The code in 2.4.1-0.5.rc1 that verifies that a client's entitlement certificate is signed by a specified CA is broken. It actually causes apache processes to segfault. The problem is in new code that uses ctypes to call libcrypto directly from python. Fixing this code would (or will) take substantial investigation and testing. For now, we are implementing a work-around to unblock sat6. The work-around is to disable client SSL cert verification in the wsgi access script, and instead let sat6 use mod_ssl to do that. This is a temporary fix that will need to be revisited before the next community release.
https://github.com/pulp/pulp_rpm/pull/555
Back to assigned for permanent fix.
Created attachment 932515 [details] use mod_ssl for entitlement cert validation This patch enables mod_ssl enforcement of client certificate CA verification. It assumes you want to use the CA installed by katello, so modify that path to enforce with some other CA.

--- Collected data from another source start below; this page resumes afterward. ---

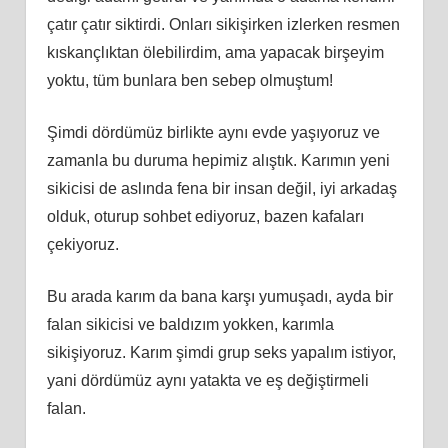
çatır çatır siktirdi. Onları sikişirken izlerken resmen
kıskançlıktan ölebilirdim, ama yapacak birşeyim
yoktu, tüm bunlara ben sebep olmuştum!
Şimdi dördümüz birlikte aynı evde yaşıyoruz ve
zamanla bu duruma hepimiz alıştık. Karımın yeni
sikicisi de aslında fena bir insan değil, iyi arkadaş
olduk, oturup sohbet ediyoruz, bazen kafaları
çekiyoruz.
Bu arada karım da bana karşı yumuşadı, ayda bir
falan sikicisi ve baldızım yokken, karımla
sikişiyoruz. Karım şimdi grup seks yapalım istiyor,
yani dördümüz aynı yatakta ve eş değiştirmeli
falan.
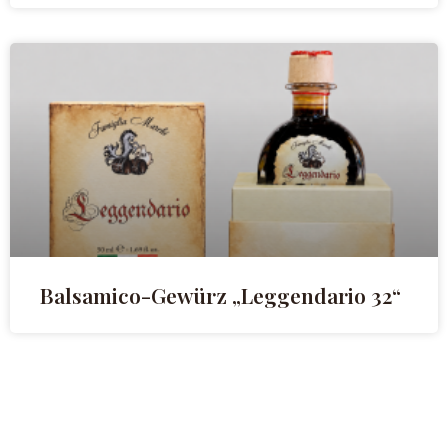
Balsamico-Gewürz „Leggendario 32“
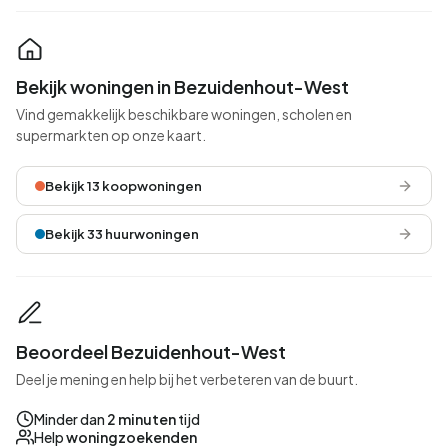
Bekijk woningen in Bezuidenhout-West
Vind gemakkelijk beschikbare woningen, scholen en
supermarkten op onze kaart.
Bekijk 13 koopwoningen
Bekijk 33 huurwoningen
Beoordeel Bezuidenhout-West
Deel je mening en help bij het verbeteren van de buurt.
Minder dan
2 minuten
tijd
Help
woningzoekenden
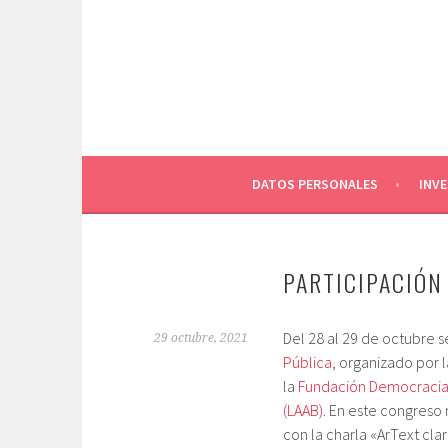
Saltar
al
contenido
DATOS PERSONALES
INV
PARTICIPACIÓN
Del 28 al 29 de octubre 
29 octubre, 2021
Pública
, organizado por 
la
Fundación Democracia
(LAAB)
. En este congreso 
con la charla «ArText cla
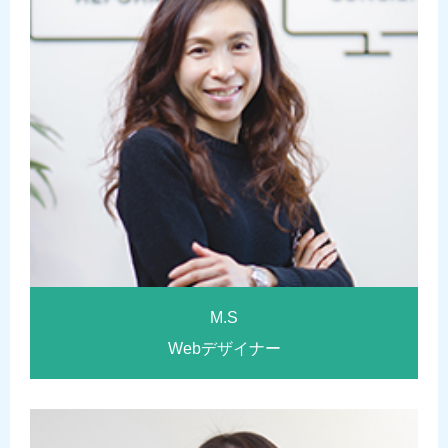
M.S
Webデザイナー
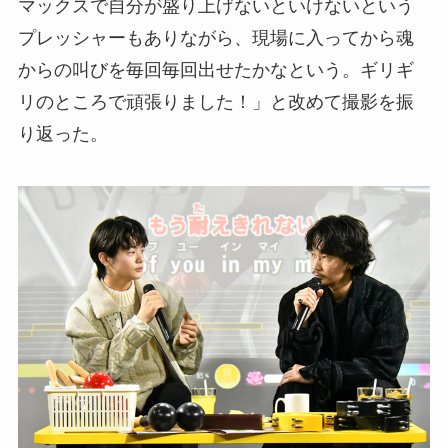
マックスで自分が盛り上げないといけないという
プレッシャーもありながら、現場に入ってから魂
からの叫びを毎回毎回出せたかなという。ギリギ
リのところで頑張りました！」と改めて撮影を振
り返った。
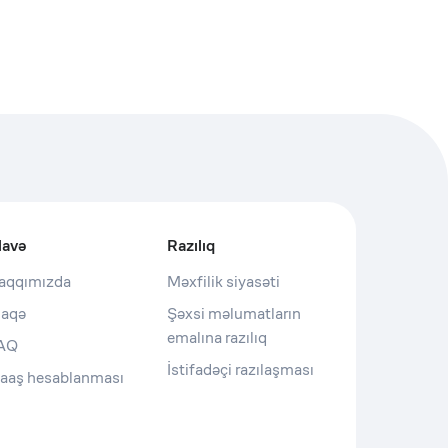
lavə
Razılıq
aqqımızda
Məxfilik siyasəti
laqə
Şəxsi məlumatların
emalına razılıq
AQ
İstifadəçi razılaşması
aaş hesablanması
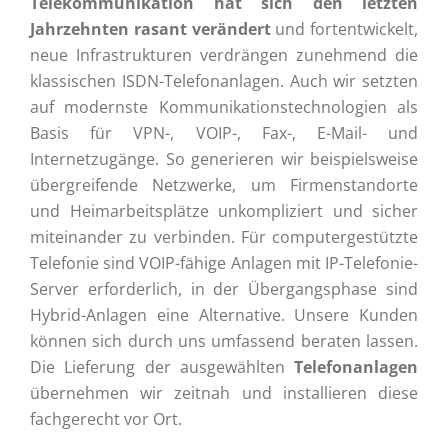
Telekommunikation hat sich den letzten
Jahrzehnten rasant verändert
und fortentwickelt,
neue Infrastrukturen verdrängen zunehmend die
klassischen ISDN-Telefonanlagen. Auch wir setzten
auf modernste Kommunikationstechnologien als
Basis für VPN-, VOIP-, Fax-, E-Mail- und
Internetzugänge. So generieren wir beispielsweise
übergreifende Netzwerke, um Firmenstandorte
und Heimarbeitsplätze unkompliziert und sicher
miteinander zu verbinden. Für computergestützte
Telefonie sind VOIP-fähige Anlagen mit IP-Telefonie-
Server erforderlich, in der Übergangsphase sind
Hybrid-Anlagen eine Alternative. Unsere Kunden
können sich durch uns umfassend beraten lassen.
Die Lieferung der ausgewählten
Telefonanlagen
übernehmen wir zeitnah und installieren diese
fachgerecht vor Ort.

https://github.com/pulp/pulp/pull/1152 https://github.com/pulp/pulp_rpm/pull/558 In order to verify the latest changes to this bug, there are four test cases to run: 1) Case #1 tests what will happen for users who upgrade and don't do anything. For them, there won't be a verify_ssl setting in /etc/pulp/repo_auth.conf, so make sure that isn't defined there. In this case, Pulp should assume you still want to do per-repo authorization. Test this case like you normally would for repo auth. It should succeed with valid entitlement certs and it should fail with invalid ones. 2) Case #2 tests what happens for users who explicitly set verify_ssl to true. The rest of this test case should work just like #1. 3) Case #3 tests what happens for users who set verify_ssl to false, but do not configure Apache to do the validation. In this case, all certificates that have the correct OIDs (the OIDs are still checked even when verify_ssl is false) should be allowed access, even if they are not signed by a valid CA. Make sure that certificates signed by invalid CAs are allowed access, as well as certificates that have valid CA signatures. Also, make sure that all certificates that don't have the correct OIDs for the given repos are still denied (this is very important!). 4) Case #4 tests what happens for users who set verify_ssl to false and also configure Apache to require validly signed certificates. This should again work just like Case #1, but Apache will be enforcing the signature checks instead of Pulp. Make sure the right certs are allowed and rejected, both due to signatures and due to correct/incorrect OIDs. Note that the CA still needs to be uploaded to the repo in order to configure repo_auth for it, otherwise Pulp will not check the OIDs. Please also verify the docs changes that went into the two pull requests.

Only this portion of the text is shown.